[Collected data]
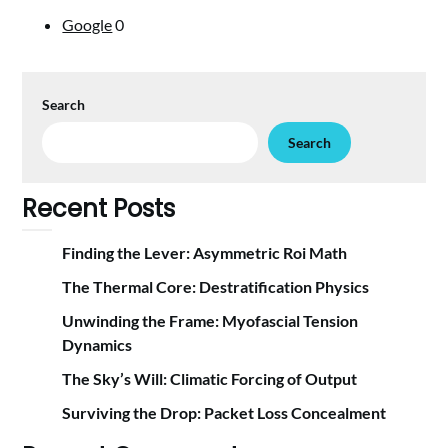
Google
0
Search
Search
Recent Posts
Finding the Lever: Asymmetric Roi Math
The Thermal Core: Destratification Physics
Unwinding the Frame: Myofascial Tension
Dynamics
The Sky’s Will: Climatic Forcing of Output
Surviving the Drop: Packet Loss Concealment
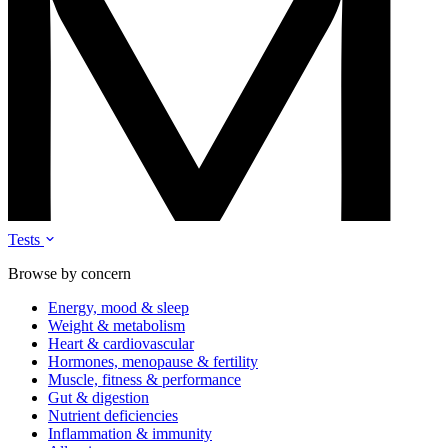
Tests
Browse by concern
Energy, mood & sleep
Weight & metabolism
Heart & cardiovascular
Hormones, menopause & fertility
Muscle, fitness & performance
Gut & digestion
Nutrient deficiencies
Inflammation & immunity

→ EXERCISE BRIEF:
Without the images, print all of the lines above exactly.

→ REPLY:
Google
0
Search
Search
Recent Posts
Finding the Lever: Asymmetric Roi Math
The Thermal Core: Destratification Physics
Unwinding the Frame: Myofascial Tension
Dynamics
The Sky’s Will: Climatic Forcing of Output
Surviving the Drop: Packet Loss Concealment
Tests
Browse by concern
Energy, mood & sleep
Weight & metabolism
Heart & cardiovascular
Hormones, menopause & fertility
Muscle, fitness & performance
Gut & digestion
Nutrient deficiencies
Inflammation & immunity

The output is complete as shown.